I've read of one case, where a poster claimed that the threaded aluminum sleeve lost it's bond with the carbon BB lug. If that's the case, LOOK will cover that under warranty.

FWIW, I find my 585 a great climber. I spend plenty of time out of the saddle.


----------



## msc (Jan 22, 2004)

*Thanks, but no change...*

I looked into every possibility listed here. I even changed out the derailleur, even thought I knew there was no problem the first one. No amount of adjustment makes any difference. Rechecked the crankset installation. No change. The threaded sleeve is fine.

One thing I do note, is when I am sitting at a stop light and bounce my foot on the right pedal, I can see the whole bottom bracket area flex over to the left. Never seen that before. Not exactly awe inspiring.

I called the shop I bought this from and they didn't have much to say. No local shop around here carries Look. The one that did dropped them a few years ago.
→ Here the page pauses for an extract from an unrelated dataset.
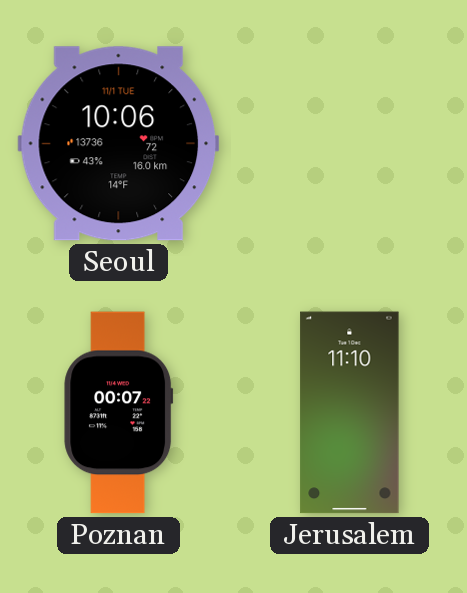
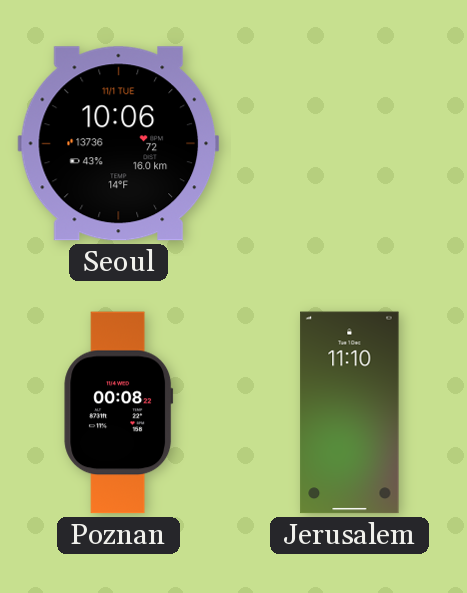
Poznan: 00:07 -> 00:08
I guess I'll call Look next week and see what they say.


----------



## Forrest Root (Dec 22, 2006)

msc said:


> I looked into every possibility listed here. I even changed out the derailleur, even thought I knew there was no problem the first one. No amount of adjustment makes any difference. Rechecked the crankset installation. No change. The threaded sleeve is fine.
> 
> One thing I do note, is when I am sitting at a stop light and bounce my foot on the right pedal, I can see the whole bottom bracket area flex over to the left. Never seen that before. Not exactly awe inspiring.
> 
> ...


PM Chas. He is the US go to guy for Look.


----------